I looked into this a little a long time ago while in cog psych grad school, and concluded that each savant whose story I looked at actually practiced their special skill a ridiculous amount, and was bad at lots of other things because they hadn’t spent time on those. I haven’t looked at every story but I strongly suspect that different weird obsessions and time-on-task means they’re specialized but not superhuman.
Let’s distinguish “motivation theory” (savants spend a lot of time practicing X because they find it motivating, and get really good at X) from “learning algorithm hyperparameter theory” (savants have systematically different … ML learning rates? neural architectures (e.g. fiber densities, dendrite branching properties, etc.)? loss functions? etc.). (Needless to say, these are not mutually exclusive.)
I interpret your comment as endorsing motivation theory for explaining savants. Whereas it seems to me that at least for memory savants like Kim Peek (who memorized ≈10,000 books (almost?)-verbatim, including phone books) & Solomon Shereshevsky, it’s gotta be at least partly and maybe entirely learning algorithm hyperparameter theory.
I mean, we know there were unusual things about Kim Peek’s learning algorithm hyperparameters—he would memorize two opposite pages of the same book simultaneously (IIRC), and he was severely disabled in everyday life things like dressing himself (IIRC).
Also, I am highly skeptical that I could memorize an entire book in one sitting just from years of practice. For example, neurotypical “memory athletes” don’t just try to memorize, try to memorize, try to memorize, and bam, now they’re really good at memorizing. Instead, neurotypical memory athletes develop complicated “memory palace” techniques and so on. Very different from Kim Peek.
Also, I mean, of course learning algorithm hyperparameters are going to vary from person to person, including varying quite a lot in unusual cases. It would be funny if that had no effect.
If we set aside memory savants and instead talk about savants who are really into mental math, e.g. factoring large numbers, or saying what day of the week was June 7, 1167, then I’m on your side that motivation theory is most or all of the story.
(I actually recall that the day-of-the-week thing really isn’t that hard, it’s just that vanishingly few people want to spend time learning and practicing the technique.)
To clarify the question: I agree that there is variation in talent and that some very talented people can do things most could never.

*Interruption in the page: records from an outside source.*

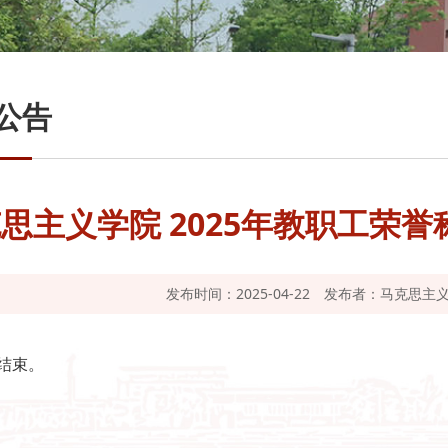
公告
思主义学院 2025年教职工荣
发布时间：2025-04-22
发布者：马克思主
结束。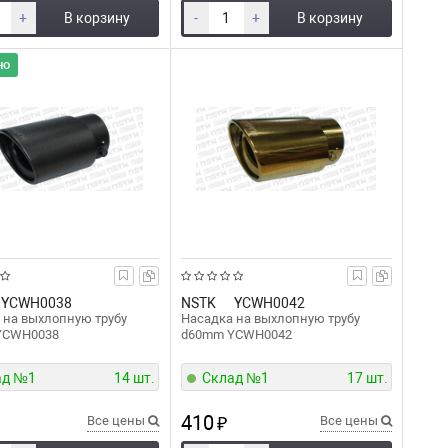
+
В корзину
-
+
В корзину
но
YCWH0038
NSTK
YCWH0042
 на выхлопную трубу
Насадка на выхлопную трубу
YCWH0038
d60mm YCWH0042
ад №1
14 шт.
Склад №1
17 шт.
410
Все цены
₽
Все цены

My question is, if you look at the distribution of talent among normal people, and then check how many standard deviations out our savant candidate is, then what’s the chance at least one person with that talent would exist? Basically, is this just the normal right tail that’s expected from additive genetic reshuffling, or an “X-man”.
You know the phenomenon where men tend to score higher on mathematics tests and women tend to score higher on tests of verbal ability?
That’s because men have more real estate allocated to the space-processing cortical areas, while women have relatively more space allocated to the verbal-associative cortical areas. The two cortical areas aren’t morphologically-functionally adaptable or interchangeable. They genuinely do different things, and they trade off with each other for space in your skull. It’s said that Einstein had massive parietal lobes on autopsy; it’s also said he was somewhat dyslexic. It would make sense to me if both of those were true.
I’ve never met a “glance at a plate and see that there are 163 peas on it” type savant, but I’ve met “autistic geniuses”, and the reality of that group of neurotypes seems pretty well recognized by normies who have little reason to make stuff up about it. Maybe you doubt the most extreme tales of savantism [ why? ] but dismissing marginal savantism as an artifact of practice is missing the forest.